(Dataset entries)
***

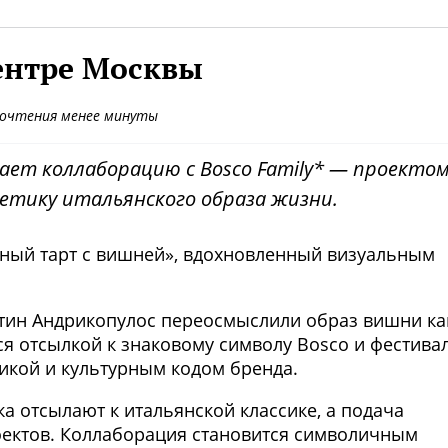
ентре Москвы
рочтения менее минуты
кает коллаборацию с Bosco Family* — проектом
етику итальянского образа жизни.
дный тарт с вишней», вдохновленный визуальным
тин Андрикопулос переосмыслили образ вишни ка
ся отсылкой к знаковому символу Bosco и фестива
тикой и культурным кодом бренда.
а отсылают к итальянской классике, а подача
роектов. Коллаборация становится символичным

***

▶ THE TASK:
Where the word "Bosco" appears in a line of the entries, copy that line.

▶ COMPLETED EXERCISE:
кает коллаборацию с Bosco Family* — проектом
ся отсылкой к знаковому символу Bosco и фестива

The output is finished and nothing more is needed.